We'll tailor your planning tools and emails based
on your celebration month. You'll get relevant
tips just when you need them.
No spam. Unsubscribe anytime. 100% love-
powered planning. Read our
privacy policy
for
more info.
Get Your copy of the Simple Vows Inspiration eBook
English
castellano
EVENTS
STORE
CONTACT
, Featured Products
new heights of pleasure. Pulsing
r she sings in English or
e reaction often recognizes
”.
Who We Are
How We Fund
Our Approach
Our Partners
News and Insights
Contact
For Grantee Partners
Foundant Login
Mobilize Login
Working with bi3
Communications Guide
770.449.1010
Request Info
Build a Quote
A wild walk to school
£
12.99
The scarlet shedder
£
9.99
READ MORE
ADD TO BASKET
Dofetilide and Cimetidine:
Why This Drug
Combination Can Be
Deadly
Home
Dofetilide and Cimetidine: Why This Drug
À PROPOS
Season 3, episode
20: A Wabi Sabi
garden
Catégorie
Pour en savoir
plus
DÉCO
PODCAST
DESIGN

----------

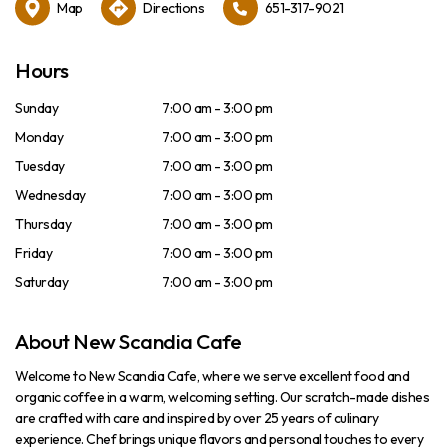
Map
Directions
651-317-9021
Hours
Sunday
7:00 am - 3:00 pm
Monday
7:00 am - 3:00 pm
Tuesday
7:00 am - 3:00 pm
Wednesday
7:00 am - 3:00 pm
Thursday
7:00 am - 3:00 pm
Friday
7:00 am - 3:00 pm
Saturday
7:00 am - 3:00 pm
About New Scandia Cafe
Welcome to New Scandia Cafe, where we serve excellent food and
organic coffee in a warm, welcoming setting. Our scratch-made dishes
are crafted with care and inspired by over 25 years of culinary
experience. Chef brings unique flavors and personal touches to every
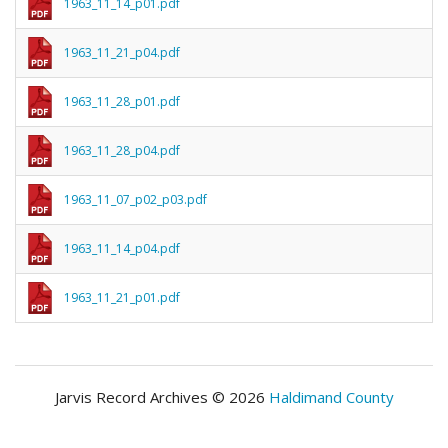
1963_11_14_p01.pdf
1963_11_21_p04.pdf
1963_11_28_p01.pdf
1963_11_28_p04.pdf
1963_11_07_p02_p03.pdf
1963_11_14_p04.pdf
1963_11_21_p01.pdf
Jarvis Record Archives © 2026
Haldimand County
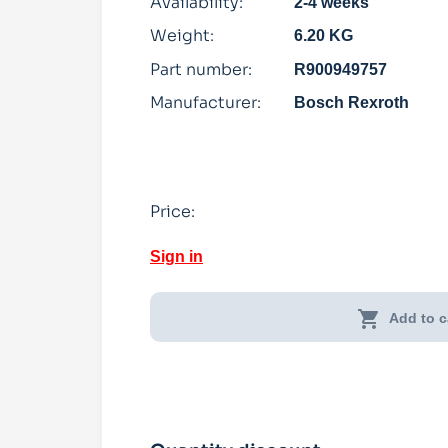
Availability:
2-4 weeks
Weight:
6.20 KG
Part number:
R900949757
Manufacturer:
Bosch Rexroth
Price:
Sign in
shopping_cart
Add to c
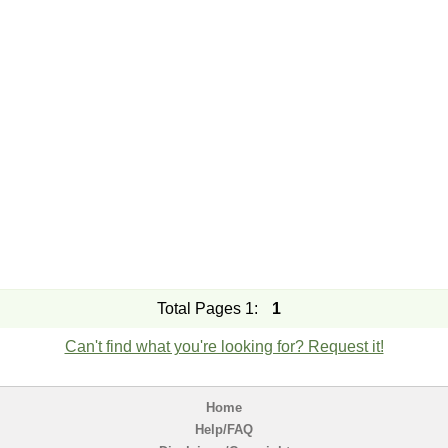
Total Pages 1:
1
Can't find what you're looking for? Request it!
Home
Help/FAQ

----------

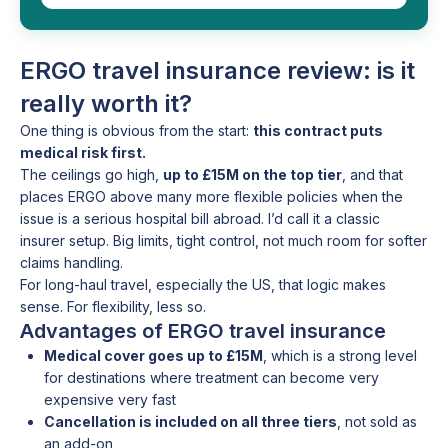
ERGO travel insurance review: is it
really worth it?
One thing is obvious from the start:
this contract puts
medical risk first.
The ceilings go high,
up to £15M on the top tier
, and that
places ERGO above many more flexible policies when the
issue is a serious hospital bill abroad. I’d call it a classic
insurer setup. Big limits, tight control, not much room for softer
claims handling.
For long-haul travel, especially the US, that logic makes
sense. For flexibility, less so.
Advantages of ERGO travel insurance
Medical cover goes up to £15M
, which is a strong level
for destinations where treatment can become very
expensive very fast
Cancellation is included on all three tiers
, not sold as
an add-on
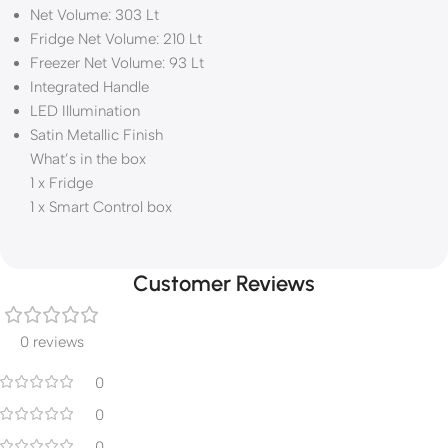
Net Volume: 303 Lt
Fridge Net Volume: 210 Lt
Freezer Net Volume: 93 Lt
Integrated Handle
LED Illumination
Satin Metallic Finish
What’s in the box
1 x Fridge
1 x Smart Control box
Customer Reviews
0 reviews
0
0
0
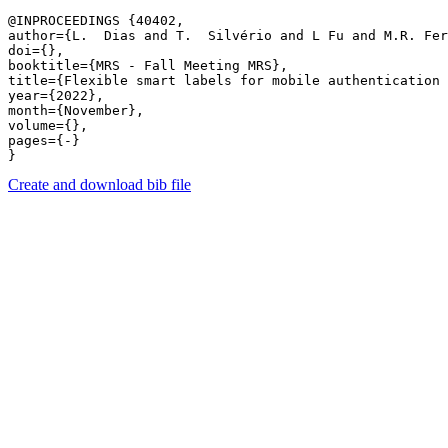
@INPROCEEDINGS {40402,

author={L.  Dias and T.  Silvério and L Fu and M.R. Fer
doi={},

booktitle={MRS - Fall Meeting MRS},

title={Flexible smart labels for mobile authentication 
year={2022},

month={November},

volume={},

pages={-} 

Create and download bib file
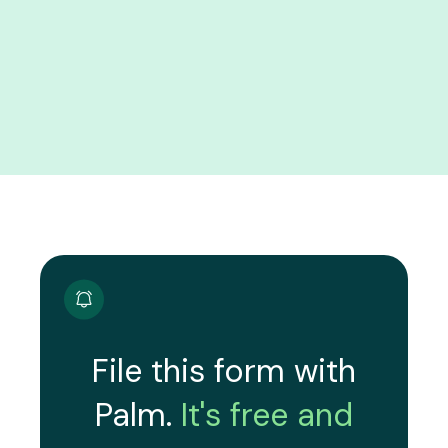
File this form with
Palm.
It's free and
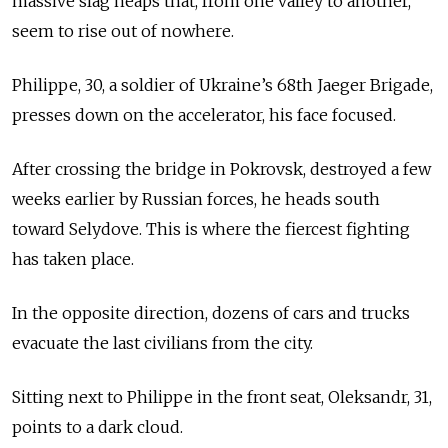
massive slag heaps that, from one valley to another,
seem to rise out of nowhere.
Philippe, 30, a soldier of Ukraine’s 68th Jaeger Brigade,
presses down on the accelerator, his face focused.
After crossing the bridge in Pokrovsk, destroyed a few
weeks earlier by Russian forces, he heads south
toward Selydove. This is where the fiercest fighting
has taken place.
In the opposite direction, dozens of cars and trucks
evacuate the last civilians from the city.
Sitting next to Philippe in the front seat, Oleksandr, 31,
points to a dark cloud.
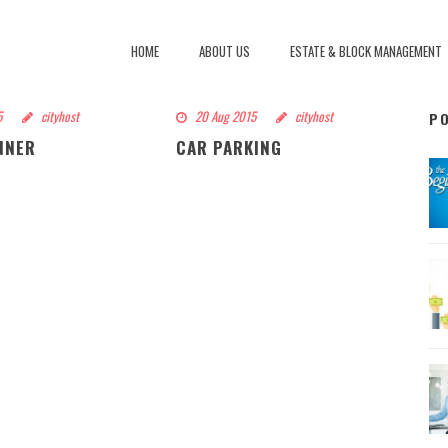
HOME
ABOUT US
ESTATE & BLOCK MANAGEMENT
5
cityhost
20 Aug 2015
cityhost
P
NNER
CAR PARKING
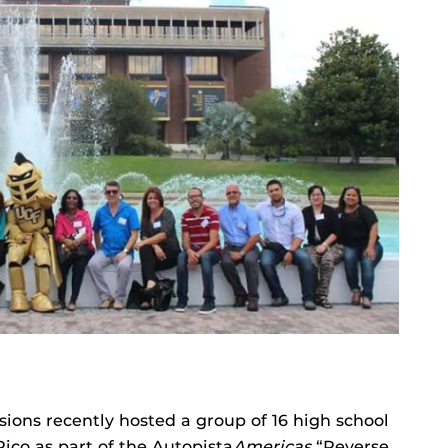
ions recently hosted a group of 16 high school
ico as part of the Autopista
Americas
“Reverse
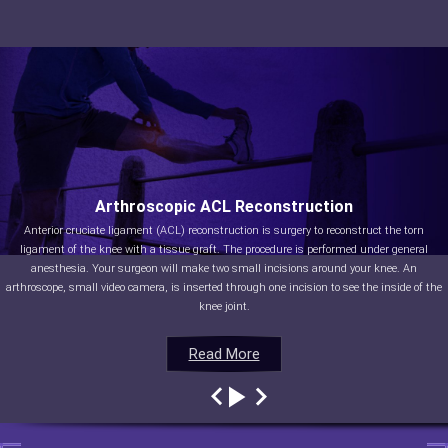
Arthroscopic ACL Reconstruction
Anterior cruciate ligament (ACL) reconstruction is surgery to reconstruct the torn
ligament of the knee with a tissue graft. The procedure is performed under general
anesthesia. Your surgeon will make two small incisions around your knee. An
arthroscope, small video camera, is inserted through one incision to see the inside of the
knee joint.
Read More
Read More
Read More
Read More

----------

Looking at the listing above, count the lines that contain "Request" and give nothing but the number.

ANSWER FOR THIS EXERCISE -> 2